Directional low-pass filtering for improved accuracy and reproducibility of stenosis quantification in coronary arteriograms

Abstract
Considers the quantification of percent diameter stenosis in digital coronary arteriograms of low spatial resolution. To improve accuracy and reproducibility an edge-preserving smoothing method, called the directional low-pass filter (DLF), was developed to suppress quantum noise by averaging image intensity in a direction parallel to the vessel border. Accuracy of stenosis quantification was assessed by using stenosis phantoms. The standard error of the estimate (SEE) was 0.76 pixel-length (p) without spatial filtering and further reduced to 0.50 p by DLF; the average deviation as a measure of the regularity of border definition was also reduced by DLF from 1.00 to 0.68 p (n=50, P<0.001).
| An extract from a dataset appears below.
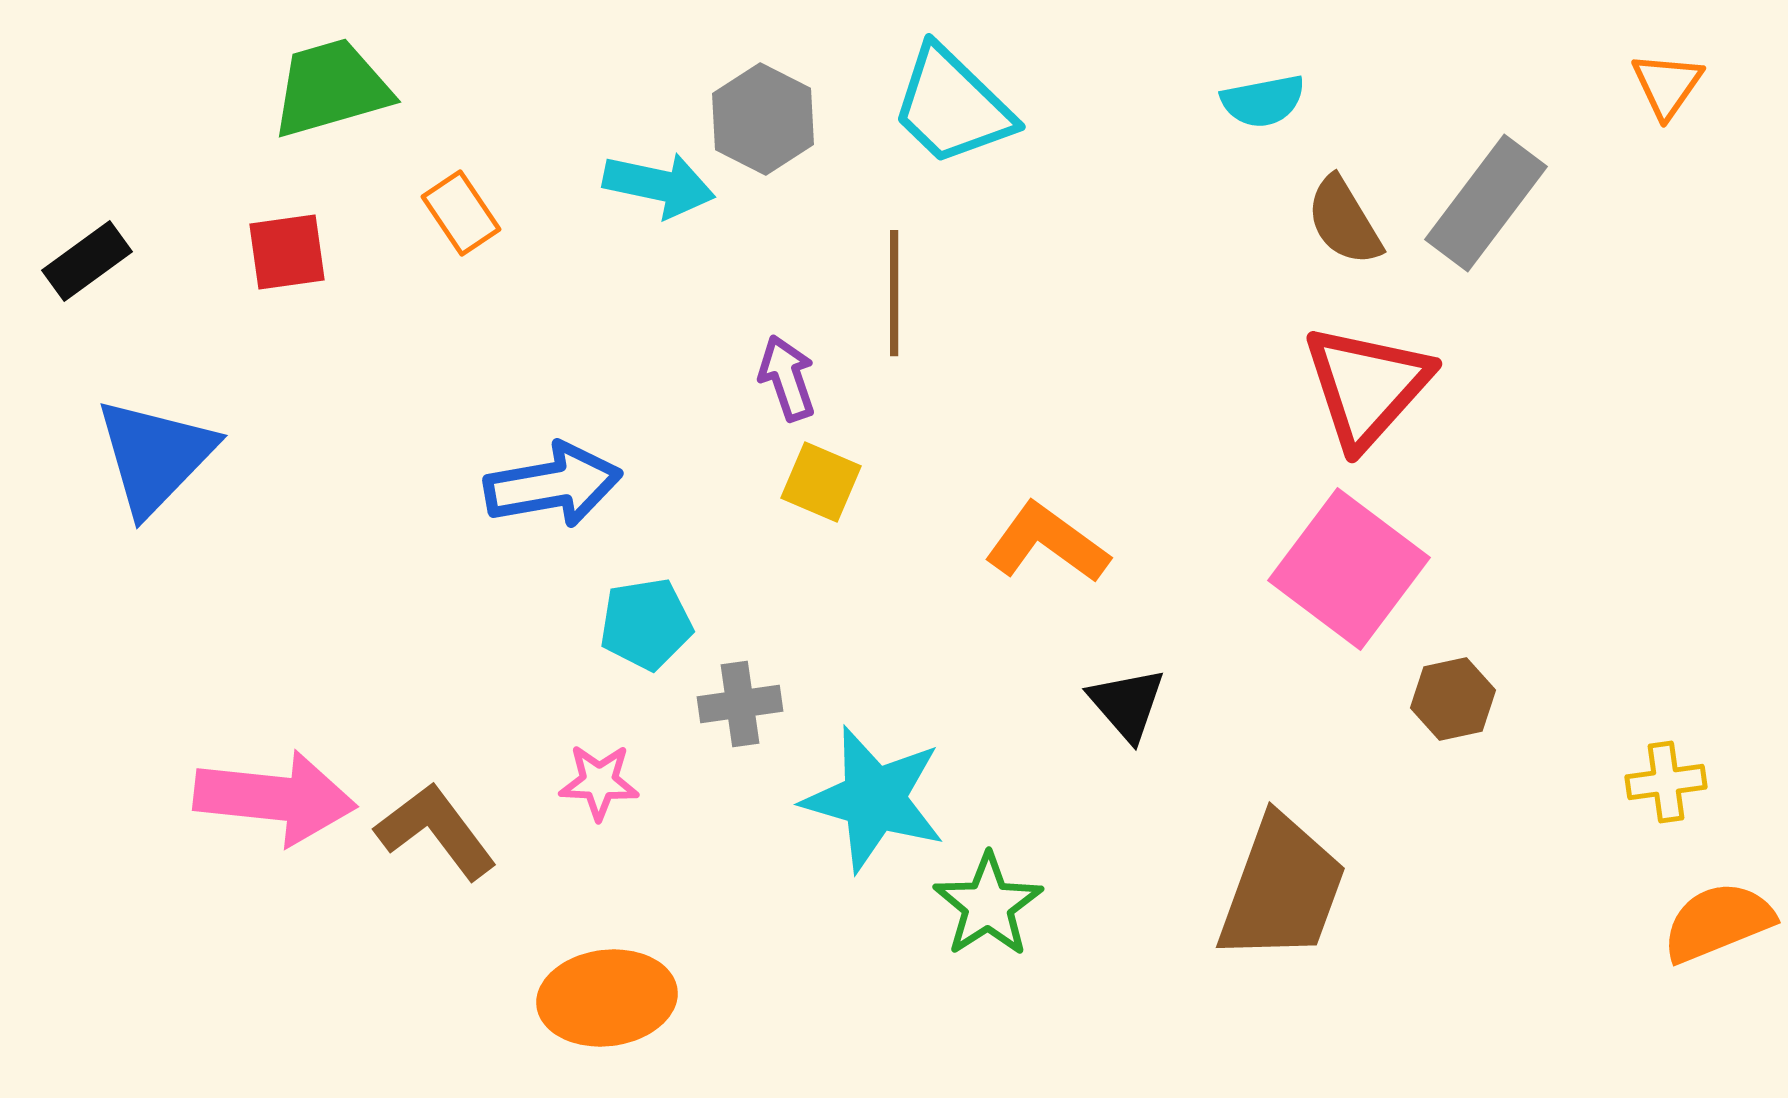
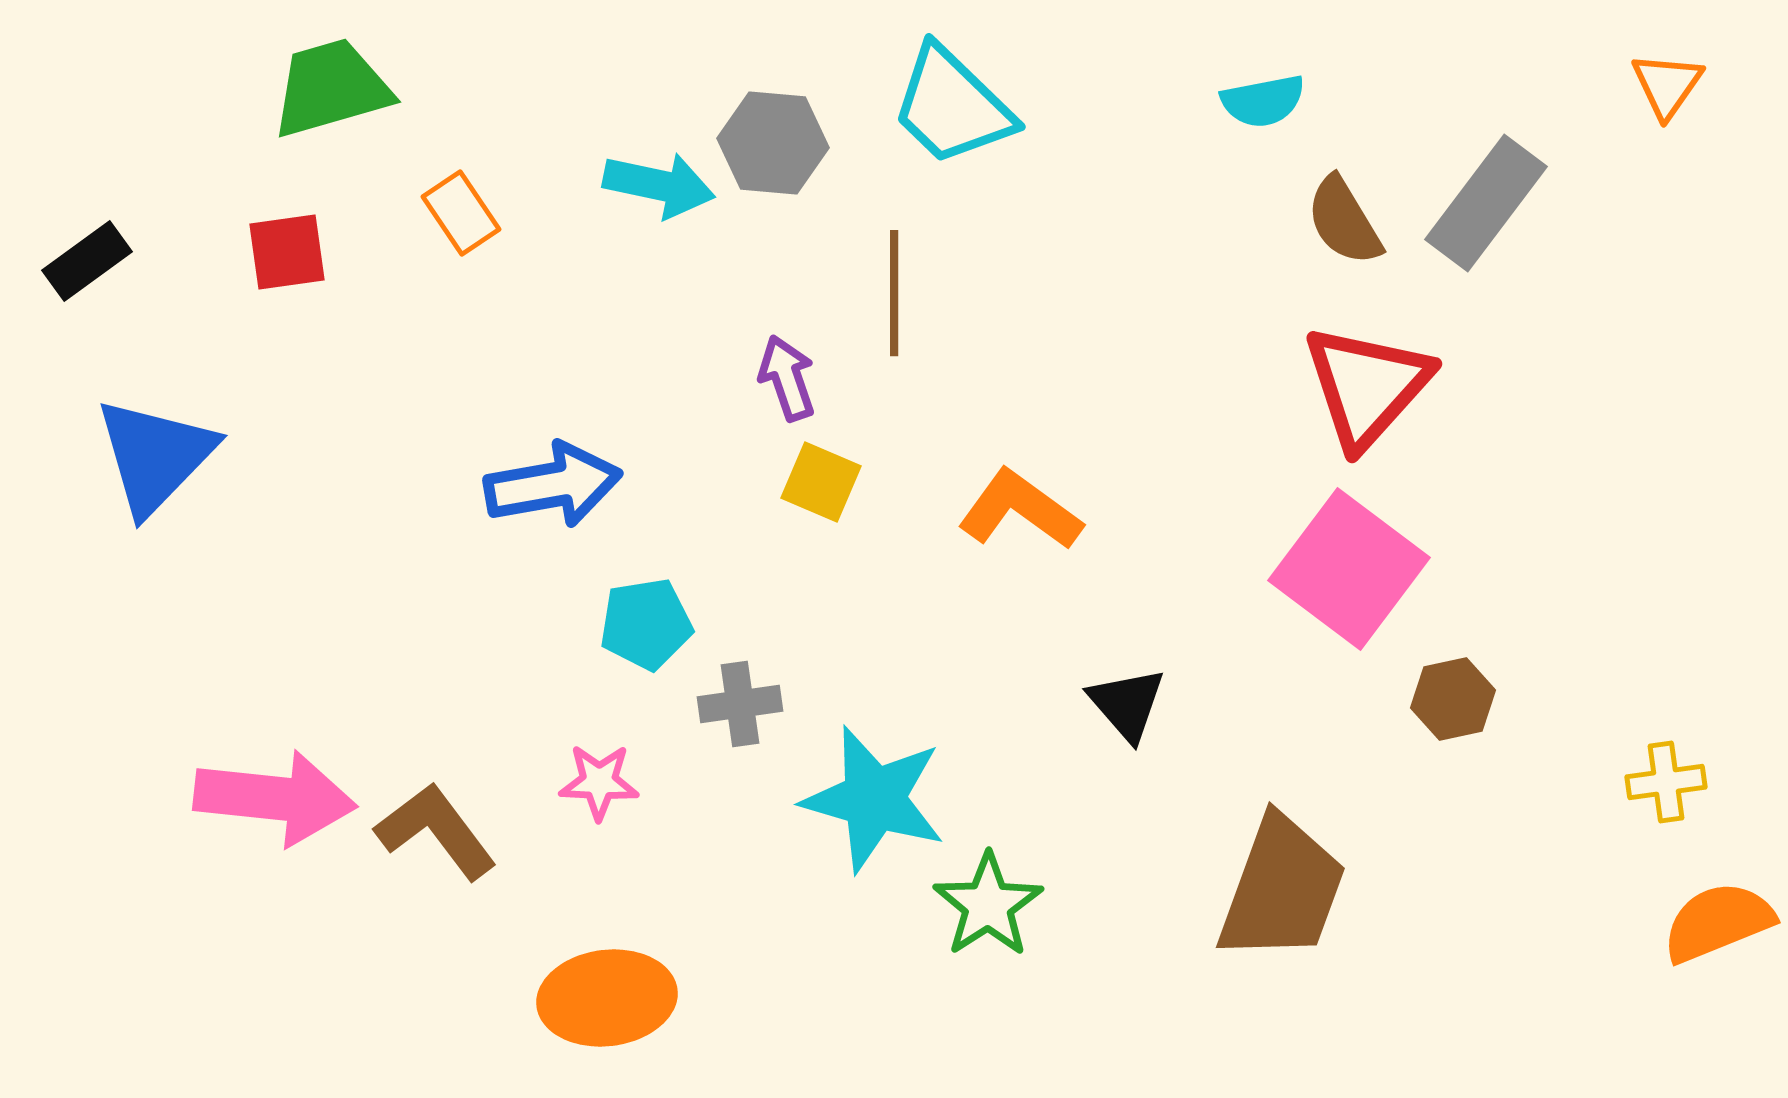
gray hexagon: moved 10 px right, 24 px down; rotated 22 degrees counterclockwise
orange L-shape: moved 27 px left, 33 px up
It was shown that the DLF outperformed the conventional moving average filter and median filter. Reproducibility in terms of intraframe variability was assessed by using coronary arteriograms obtained from 10 patients. Intraframe variability of the percent stenosis measurements was reduced from 3.5% to 2.9% by DLF (n=10, P<0.005). An analysis of variance showed, however, that the interframe variability cannot be reduced by any of the spatial filters under investigation. The result of this study has provided a guideline for angiographically based quantification of percent stenosis under limited imaging resolution and suggests a new method for improving accuracy and reproducibility by directional low-pass filtering.